▶ _What you will do_:
Compute how many lines in the entries below include the string "undo". Only the number is wanted.
= Beginning of Section =
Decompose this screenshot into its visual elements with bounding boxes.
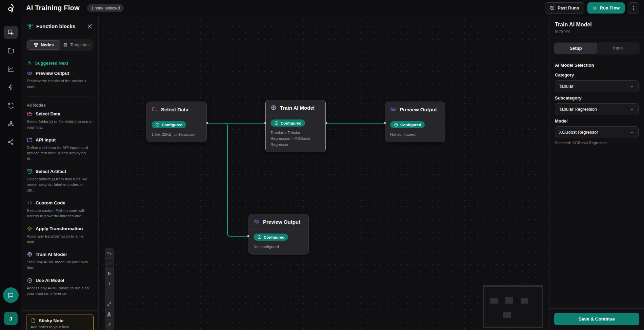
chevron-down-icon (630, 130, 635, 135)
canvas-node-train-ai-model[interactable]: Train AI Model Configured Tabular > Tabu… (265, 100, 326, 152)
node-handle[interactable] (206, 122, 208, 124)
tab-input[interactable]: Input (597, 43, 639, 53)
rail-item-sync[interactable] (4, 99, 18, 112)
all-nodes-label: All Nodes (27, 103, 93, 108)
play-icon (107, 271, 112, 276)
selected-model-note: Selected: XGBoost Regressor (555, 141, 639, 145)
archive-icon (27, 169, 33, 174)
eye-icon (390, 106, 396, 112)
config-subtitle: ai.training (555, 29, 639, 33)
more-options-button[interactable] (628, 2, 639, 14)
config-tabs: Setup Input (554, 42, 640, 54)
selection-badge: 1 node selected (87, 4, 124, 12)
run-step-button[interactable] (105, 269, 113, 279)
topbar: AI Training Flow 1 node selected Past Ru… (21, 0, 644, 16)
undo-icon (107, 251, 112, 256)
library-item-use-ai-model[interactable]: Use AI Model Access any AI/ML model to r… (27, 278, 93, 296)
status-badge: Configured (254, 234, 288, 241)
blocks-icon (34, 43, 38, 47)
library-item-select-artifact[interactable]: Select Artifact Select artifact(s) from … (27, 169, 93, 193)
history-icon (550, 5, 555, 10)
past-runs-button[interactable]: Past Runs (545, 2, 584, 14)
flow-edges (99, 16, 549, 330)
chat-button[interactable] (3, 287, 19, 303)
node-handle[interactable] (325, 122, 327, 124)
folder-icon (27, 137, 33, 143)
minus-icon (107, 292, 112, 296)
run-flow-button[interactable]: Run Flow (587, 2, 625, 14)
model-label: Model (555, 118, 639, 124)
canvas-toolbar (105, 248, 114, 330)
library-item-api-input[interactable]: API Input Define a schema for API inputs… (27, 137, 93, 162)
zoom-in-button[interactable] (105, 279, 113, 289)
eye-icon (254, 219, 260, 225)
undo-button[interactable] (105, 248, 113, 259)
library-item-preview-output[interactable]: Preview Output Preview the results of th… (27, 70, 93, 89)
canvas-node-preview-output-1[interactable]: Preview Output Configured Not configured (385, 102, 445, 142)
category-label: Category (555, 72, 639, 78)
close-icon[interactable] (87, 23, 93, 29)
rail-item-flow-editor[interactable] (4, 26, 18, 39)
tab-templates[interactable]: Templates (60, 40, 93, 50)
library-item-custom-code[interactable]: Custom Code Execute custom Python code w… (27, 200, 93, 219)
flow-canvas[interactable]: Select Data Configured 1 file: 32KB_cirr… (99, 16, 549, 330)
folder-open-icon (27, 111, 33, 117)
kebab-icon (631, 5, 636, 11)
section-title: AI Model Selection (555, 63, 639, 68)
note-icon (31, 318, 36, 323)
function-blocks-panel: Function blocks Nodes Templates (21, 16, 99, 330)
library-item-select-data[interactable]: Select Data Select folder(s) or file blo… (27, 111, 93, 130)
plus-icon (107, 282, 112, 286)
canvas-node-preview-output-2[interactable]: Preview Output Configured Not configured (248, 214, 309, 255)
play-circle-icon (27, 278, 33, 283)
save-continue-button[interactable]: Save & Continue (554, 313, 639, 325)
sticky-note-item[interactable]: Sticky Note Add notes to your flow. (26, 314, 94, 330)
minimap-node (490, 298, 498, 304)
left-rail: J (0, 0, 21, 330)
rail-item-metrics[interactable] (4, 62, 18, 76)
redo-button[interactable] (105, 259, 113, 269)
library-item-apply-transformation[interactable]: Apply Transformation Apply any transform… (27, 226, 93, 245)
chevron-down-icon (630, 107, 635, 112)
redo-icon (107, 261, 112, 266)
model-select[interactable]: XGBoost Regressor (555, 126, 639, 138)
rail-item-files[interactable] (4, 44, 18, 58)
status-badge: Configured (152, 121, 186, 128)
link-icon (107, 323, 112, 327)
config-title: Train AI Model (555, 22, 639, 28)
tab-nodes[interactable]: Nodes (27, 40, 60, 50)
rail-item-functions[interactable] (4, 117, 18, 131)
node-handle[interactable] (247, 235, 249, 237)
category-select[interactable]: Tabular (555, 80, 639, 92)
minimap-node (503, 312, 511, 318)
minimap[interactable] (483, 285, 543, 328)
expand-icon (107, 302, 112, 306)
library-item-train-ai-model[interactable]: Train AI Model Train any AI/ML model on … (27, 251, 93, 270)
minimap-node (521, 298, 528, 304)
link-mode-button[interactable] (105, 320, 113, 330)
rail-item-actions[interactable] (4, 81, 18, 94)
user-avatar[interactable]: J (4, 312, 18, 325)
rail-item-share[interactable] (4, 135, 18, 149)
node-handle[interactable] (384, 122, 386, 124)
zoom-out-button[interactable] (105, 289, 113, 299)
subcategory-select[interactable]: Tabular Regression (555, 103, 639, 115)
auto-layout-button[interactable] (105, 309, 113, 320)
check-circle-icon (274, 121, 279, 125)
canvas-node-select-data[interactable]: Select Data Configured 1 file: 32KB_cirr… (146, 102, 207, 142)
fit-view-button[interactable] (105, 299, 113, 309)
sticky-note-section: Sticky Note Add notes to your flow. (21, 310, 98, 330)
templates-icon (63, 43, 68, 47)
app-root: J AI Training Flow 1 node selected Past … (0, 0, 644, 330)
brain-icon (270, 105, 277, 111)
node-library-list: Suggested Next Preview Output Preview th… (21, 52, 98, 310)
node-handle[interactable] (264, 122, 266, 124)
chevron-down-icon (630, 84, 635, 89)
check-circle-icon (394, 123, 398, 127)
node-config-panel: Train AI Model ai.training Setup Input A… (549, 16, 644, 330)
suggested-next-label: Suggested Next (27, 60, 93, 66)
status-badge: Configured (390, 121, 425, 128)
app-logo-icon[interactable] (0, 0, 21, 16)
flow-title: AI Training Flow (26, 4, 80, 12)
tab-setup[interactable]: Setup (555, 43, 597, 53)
= End of Section =
= Beginning of Section =
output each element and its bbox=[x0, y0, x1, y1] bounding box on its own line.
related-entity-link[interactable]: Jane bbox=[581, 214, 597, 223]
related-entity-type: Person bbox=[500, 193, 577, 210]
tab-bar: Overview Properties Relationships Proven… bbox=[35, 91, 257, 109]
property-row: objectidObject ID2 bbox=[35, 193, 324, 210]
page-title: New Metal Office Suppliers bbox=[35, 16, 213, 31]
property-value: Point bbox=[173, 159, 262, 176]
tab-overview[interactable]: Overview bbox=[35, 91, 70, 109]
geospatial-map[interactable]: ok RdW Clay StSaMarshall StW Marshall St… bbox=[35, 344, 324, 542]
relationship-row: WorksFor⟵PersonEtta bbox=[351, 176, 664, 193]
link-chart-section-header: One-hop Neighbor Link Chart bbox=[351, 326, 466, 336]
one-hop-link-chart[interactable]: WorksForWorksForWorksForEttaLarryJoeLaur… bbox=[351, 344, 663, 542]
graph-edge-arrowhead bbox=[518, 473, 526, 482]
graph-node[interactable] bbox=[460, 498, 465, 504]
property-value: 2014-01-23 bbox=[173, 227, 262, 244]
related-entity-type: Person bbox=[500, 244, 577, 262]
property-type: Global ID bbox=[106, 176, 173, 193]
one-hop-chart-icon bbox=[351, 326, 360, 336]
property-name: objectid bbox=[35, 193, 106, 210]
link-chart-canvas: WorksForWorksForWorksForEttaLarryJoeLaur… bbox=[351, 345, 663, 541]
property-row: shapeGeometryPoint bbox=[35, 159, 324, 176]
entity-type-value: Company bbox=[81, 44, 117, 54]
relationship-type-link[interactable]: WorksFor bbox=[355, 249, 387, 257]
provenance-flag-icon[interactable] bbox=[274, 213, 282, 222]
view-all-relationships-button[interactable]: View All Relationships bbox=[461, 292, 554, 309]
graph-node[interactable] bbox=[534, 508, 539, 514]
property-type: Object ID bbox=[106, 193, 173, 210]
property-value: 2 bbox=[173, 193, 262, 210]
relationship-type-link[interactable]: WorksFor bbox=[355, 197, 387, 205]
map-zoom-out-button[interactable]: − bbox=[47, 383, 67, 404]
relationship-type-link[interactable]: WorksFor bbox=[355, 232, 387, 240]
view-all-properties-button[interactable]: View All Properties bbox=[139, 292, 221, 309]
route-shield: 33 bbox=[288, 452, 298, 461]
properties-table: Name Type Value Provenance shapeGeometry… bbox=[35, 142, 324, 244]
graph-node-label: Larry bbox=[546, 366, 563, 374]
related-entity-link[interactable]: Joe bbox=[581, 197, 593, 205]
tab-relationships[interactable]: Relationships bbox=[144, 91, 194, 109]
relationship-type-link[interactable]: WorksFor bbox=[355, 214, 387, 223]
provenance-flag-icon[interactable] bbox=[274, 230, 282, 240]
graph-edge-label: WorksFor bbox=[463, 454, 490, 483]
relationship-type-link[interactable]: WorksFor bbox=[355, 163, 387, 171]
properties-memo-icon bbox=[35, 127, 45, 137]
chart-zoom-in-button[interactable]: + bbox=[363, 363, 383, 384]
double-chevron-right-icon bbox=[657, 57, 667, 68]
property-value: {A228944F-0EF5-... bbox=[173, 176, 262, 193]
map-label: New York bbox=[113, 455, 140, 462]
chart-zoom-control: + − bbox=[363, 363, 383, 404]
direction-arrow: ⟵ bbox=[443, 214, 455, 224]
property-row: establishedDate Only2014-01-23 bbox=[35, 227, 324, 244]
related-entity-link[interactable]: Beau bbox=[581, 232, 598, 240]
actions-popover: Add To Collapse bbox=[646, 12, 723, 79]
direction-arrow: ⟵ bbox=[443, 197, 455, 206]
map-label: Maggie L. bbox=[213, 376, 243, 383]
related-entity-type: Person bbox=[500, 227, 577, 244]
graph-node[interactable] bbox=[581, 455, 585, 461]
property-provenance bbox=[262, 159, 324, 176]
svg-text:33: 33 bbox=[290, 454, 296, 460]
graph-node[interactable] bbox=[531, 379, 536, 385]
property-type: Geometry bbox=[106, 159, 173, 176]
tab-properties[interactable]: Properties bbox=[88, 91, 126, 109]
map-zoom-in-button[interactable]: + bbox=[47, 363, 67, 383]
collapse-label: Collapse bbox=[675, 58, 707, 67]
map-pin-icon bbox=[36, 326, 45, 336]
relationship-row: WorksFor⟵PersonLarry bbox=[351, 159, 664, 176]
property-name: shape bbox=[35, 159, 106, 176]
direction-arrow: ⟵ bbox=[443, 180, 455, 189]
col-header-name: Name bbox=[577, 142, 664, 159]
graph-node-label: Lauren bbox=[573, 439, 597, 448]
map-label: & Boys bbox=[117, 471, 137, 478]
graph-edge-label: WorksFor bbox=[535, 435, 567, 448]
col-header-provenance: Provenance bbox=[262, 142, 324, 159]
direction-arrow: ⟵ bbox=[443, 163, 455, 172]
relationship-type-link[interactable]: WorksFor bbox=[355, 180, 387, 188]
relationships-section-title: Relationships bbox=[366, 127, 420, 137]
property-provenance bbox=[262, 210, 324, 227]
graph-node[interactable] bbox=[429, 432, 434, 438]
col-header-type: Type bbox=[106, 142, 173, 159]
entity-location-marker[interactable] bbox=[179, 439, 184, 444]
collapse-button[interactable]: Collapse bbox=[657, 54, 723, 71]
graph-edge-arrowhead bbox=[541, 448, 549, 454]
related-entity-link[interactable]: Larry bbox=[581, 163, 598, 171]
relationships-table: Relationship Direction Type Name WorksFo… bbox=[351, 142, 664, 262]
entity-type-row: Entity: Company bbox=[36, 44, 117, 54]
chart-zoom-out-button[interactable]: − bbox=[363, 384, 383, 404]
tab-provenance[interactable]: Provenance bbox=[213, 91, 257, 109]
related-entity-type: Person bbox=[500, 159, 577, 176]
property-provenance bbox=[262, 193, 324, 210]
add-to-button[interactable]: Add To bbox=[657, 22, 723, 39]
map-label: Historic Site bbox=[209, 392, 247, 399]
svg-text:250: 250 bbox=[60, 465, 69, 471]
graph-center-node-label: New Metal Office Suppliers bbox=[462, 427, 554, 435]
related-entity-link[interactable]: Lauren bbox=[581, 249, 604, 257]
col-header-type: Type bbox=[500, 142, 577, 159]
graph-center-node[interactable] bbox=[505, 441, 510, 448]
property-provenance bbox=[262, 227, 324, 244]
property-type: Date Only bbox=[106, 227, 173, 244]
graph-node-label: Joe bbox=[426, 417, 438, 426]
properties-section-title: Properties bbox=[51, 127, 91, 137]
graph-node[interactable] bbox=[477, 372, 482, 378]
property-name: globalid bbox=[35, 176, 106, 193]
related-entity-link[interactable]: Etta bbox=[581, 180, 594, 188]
= End of Section =
= Beginning of Section =
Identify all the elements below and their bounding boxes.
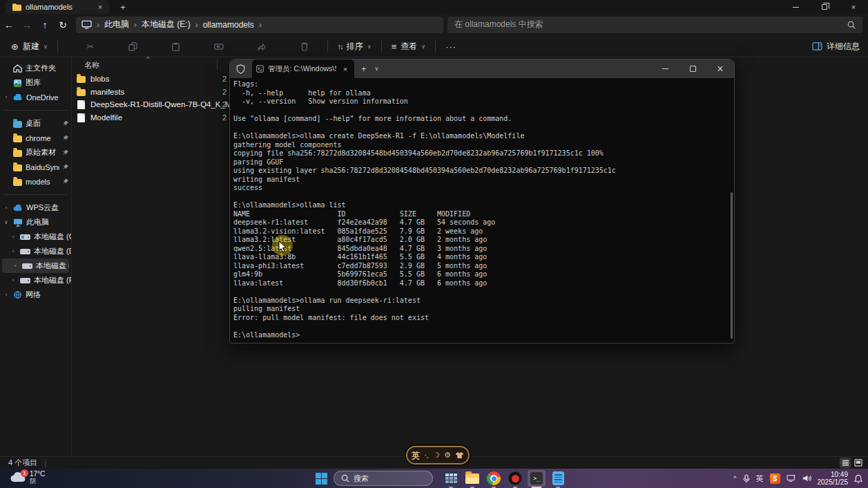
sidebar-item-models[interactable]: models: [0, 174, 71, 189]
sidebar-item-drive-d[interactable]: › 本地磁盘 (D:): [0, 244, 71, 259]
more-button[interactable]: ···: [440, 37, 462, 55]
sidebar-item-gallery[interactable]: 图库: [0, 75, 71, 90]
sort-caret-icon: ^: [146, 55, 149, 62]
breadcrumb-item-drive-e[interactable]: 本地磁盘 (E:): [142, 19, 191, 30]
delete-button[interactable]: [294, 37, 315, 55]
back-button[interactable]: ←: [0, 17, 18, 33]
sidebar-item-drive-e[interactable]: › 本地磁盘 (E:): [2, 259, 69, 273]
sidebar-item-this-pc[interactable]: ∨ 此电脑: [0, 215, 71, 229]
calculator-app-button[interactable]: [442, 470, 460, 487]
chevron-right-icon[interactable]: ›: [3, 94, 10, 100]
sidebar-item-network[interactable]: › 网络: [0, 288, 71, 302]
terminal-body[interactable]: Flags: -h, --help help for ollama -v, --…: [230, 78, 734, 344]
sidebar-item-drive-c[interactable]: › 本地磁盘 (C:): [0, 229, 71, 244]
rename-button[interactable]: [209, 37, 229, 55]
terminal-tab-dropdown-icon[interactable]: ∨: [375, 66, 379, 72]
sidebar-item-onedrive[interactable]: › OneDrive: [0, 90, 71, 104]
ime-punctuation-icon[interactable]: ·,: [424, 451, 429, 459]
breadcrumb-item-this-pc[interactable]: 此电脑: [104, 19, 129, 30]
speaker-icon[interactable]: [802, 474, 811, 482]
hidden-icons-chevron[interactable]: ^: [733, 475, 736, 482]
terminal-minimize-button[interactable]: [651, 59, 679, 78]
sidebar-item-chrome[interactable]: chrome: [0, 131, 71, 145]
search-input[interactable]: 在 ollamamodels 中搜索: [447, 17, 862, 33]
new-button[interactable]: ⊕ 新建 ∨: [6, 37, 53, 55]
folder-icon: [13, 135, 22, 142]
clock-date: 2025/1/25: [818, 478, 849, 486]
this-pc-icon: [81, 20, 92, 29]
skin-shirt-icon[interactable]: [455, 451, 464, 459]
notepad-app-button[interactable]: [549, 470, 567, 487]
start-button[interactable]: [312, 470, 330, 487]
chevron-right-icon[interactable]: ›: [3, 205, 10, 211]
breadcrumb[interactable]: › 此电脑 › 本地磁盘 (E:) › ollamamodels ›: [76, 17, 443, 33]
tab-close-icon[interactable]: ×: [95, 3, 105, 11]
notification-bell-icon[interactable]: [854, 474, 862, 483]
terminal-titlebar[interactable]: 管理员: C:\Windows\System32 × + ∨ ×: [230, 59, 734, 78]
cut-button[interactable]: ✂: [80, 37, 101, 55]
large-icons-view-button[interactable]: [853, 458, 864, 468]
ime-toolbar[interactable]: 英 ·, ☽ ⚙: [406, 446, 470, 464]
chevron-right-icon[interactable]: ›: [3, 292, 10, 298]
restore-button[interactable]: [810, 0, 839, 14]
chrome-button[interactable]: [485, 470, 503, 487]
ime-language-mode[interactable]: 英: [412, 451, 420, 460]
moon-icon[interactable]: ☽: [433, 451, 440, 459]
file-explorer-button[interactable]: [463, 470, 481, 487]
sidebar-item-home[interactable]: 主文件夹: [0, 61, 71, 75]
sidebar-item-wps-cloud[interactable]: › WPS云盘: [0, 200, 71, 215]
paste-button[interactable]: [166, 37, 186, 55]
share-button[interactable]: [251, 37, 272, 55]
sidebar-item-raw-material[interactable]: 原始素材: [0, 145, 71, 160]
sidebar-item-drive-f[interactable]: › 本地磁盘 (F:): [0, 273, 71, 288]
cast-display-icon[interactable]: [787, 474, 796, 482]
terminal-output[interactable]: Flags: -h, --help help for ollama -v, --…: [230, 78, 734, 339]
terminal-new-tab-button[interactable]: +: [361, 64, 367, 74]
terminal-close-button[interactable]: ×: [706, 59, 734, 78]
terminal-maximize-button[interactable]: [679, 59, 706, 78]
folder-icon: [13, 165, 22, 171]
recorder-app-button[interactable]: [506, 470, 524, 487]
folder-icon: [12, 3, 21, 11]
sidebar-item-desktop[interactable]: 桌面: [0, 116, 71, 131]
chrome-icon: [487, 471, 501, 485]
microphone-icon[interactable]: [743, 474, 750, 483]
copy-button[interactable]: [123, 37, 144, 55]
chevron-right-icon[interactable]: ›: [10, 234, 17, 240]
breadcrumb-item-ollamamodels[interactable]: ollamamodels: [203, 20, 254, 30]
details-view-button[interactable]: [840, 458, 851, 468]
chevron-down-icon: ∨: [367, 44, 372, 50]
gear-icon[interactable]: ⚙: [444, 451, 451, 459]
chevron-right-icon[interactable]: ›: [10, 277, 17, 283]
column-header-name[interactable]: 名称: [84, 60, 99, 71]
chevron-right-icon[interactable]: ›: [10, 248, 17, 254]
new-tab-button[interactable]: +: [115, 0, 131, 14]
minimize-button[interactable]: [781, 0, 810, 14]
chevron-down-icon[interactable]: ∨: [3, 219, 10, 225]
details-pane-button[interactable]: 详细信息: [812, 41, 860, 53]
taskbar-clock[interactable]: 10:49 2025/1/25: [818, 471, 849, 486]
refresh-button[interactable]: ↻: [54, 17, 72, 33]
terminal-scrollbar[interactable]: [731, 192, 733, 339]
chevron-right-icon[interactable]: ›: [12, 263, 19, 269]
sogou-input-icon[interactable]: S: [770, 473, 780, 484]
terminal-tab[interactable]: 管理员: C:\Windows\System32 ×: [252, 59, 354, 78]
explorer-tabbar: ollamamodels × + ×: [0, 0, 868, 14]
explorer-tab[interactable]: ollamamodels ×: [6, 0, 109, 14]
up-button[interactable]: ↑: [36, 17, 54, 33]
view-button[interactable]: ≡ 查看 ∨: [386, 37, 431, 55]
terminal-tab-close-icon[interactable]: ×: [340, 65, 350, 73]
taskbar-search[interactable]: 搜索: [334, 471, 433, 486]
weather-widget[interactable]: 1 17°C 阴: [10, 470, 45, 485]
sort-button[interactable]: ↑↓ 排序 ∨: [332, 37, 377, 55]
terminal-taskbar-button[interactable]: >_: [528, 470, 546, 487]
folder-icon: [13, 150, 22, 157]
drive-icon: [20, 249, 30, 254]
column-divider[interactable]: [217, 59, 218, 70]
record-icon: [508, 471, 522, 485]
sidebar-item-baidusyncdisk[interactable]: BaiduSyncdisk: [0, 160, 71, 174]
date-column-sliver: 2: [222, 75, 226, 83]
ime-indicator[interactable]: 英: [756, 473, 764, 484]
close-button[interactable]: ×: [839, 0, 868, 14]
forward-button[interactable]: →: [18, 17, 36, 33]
= End of Section =
▶ _Solution below_:
2